Il n’est pas facile de prendre en charge une situation d’attouchements entre élèves en maternelle ! Une proposition pour aller de la protection des élèves, lorsque de tels faits surviennent, à la prévention puis à la formation des enseignants.

Il est admis aujourd’hui que la protection des enfants et des jeunes, dans ses dimensions éducatives et de santé publique, incombe pour une large part à l’école. Pourtant, celle-ci se trouve souvent démunie lorsque les violences touchent à l’intime et concernent même de très jeunes enfants, alors que le cadre légal et les circuits d’information et de signalisation sont aujourd’hui connus des professionnels.

Les violences à connotation sexuelle diffèrent en nature et en gravité, mais toutes, lorsqu’elles font irruption dans l’ordinaire des écoles, sidèrent, ébranlent. Elles exigent des réponses rapides, adaptées et coordonnées, sur le registre de la gestion de crise ; ces situations nous renvoient aussi à la nécessité de penser et d’organiser la prévention dans la durée, en dehors de toute urgence, dès la première scolarisation.

Ainsi, aux côtés des familles et des acteurs de la santé scolaire, les enseignants et enseignantes sont tenus d’agir. En cela, ils doivent être soutenus. Les figures de la psychologue de l’Éducation nationale (PsyEN) et de la conseillère pédagogique de circonscription (CPC), agissant sous l’autorité de l’Inspecteur de l’Éducation nationale (IEN), sont au cœur de cet appui.

Des faits d’attouchement

Des faits survenus dans deux écoles maternelles de la circonscription de Nantes-III ont conduit à construire des propositions sur le corps, l’intimité, les émotions et la question du consentement, pour favoriser le bienêtre et l’épanouissement des enfants tout en prévenant les violences, notamment à caractère sexuel et sexiste. Dans les deux écoles, les faits déclencheurs sont des attouchements, avec une tentative d’intimidation à l’encontre de la victime. À chaque fois, l’école a été informée des faits par les parents de la victime.

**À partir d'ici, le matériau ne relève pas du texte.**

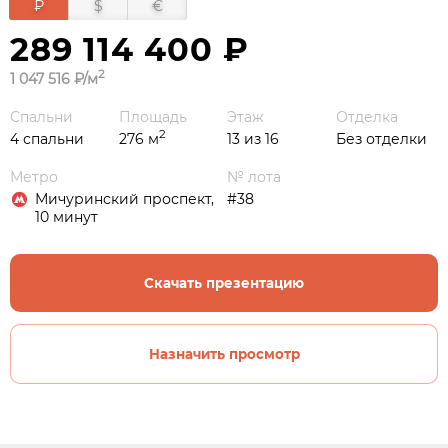
₽
$
€
289 114 400 ₽
2
1 047 516 ₽/м
Спальни
Площадь
Этаж
Отделка
2
4 спальни
276 м
13 из 16
Без отделки
Метро
№ лота
Мичуринский проспект,
#38
10 минут
Скачать презентацию
Назначить просмотр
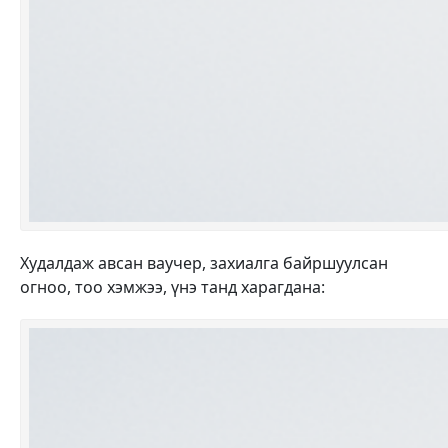
Худалдаж авсан ваучер, захиалга байршуулсан
огноо, тоо хэмжээ, үнэ танд харагдана:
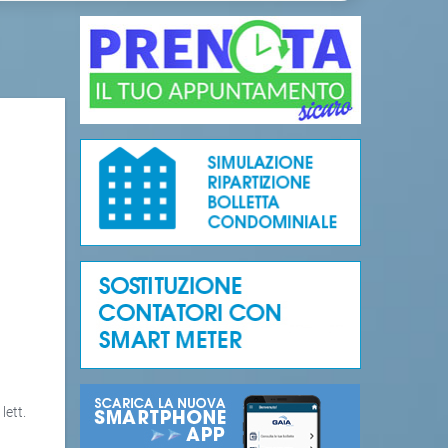
lett.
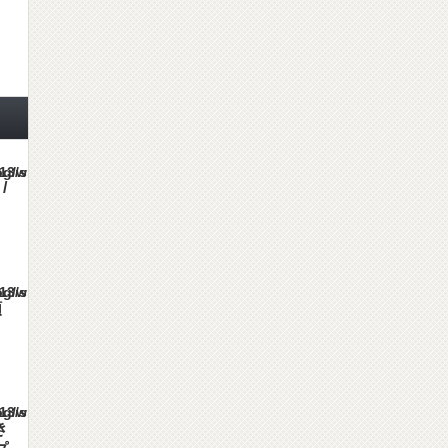
es/gorgeous_tcd013/single.php
/
es/gorgeous_tcd013/single.php
額
es/gorgeous_tcd013/single.php
き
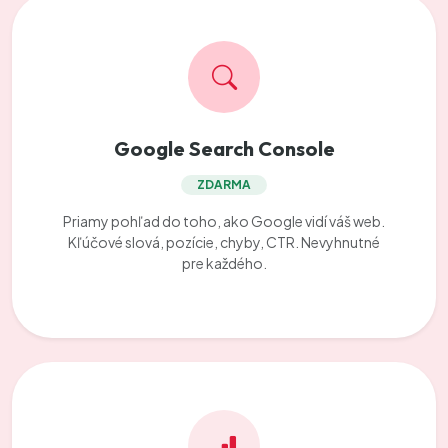
Google Search Console
ZDARMA
Priamy pohľad do toho, ako Google vidí váš web.
Kľúčové slová, pozície, chyby, CTR. Nevyhnutné
pre každého.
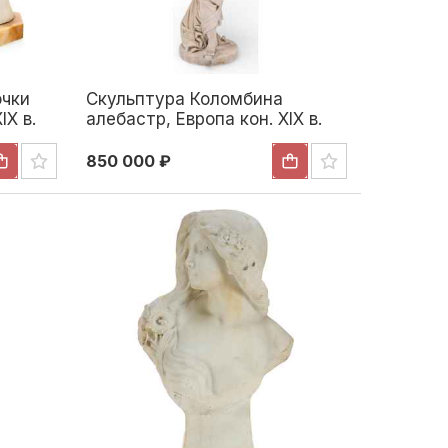
очки
Скульптура Коломбина
IX в.
алебастр, Европа кон. XIX в.
 Конец
Н-81 см. Европа Конец XIX
века
850 000 ₽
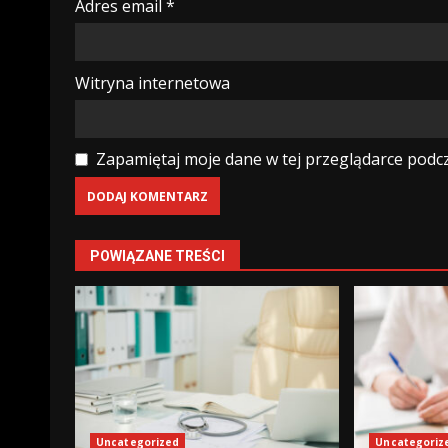
Adres email
*
Witryna internetowa
Zapamiętaj moje dane w tej przeglądarce podcz
POWIĄZANE TREŚCI
Uncategorized
Uncategoriz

Pour chaque école, la PsyEN et la direction ont choisi de traiter la situation à deux niveaux :

  • le niveau 1 : des élèves identifiés – victime et auteur(s) – et leurs parents,
  • le niveau 2 : le collectif de tous les élèves de la classe ou de la classe d’âge.
L’élève victime et l’élève auteur

Des mesures de protection concrètes ont été définies pour prévenir toute récidive au sein de l’école : les passages aux toilettes, très surveillés, une distance physique imposée lors de l’installation en atelier, ou en coin regroupement, et une vigilance accrue sur les temps de loisirs. Un lien a été fait avec l’équipe du périscolaire de l’école.

La PsyEN a réalisé un entretien avec les parents de l’enfant victime. Comme avec Emma, 3 ans et demi (en petite section) et ses parents :

Emma : « Ils [les deux garçons de la classe] sont arrivés par-derrière, j’ai rien pu faire. »

Mère d’Emma : « Ça m’a foudroyée. »

Père d’Emma : « Ça apprend ce que c’est la vie. »

PsyEN : « Madame, je comprends votre réaction et votre émotion, et je comprends aussi Monsieur votre souci de vouloir dédramatiser. Retenons qu’il nous faut féliciter Emma d’avoir parlé de cela, la féliciter de son courage ; et nous, adultes, nous allons faire le nécessaire pour qu’elle sache que dans la vie elle peut faire confiance à ses parents et à l’école pour que cela ne se reproduise pas. Nous allons faire le nécessaire pour qu’à l’avenir tous les petits camarades de classe sachent que c’est interdit. »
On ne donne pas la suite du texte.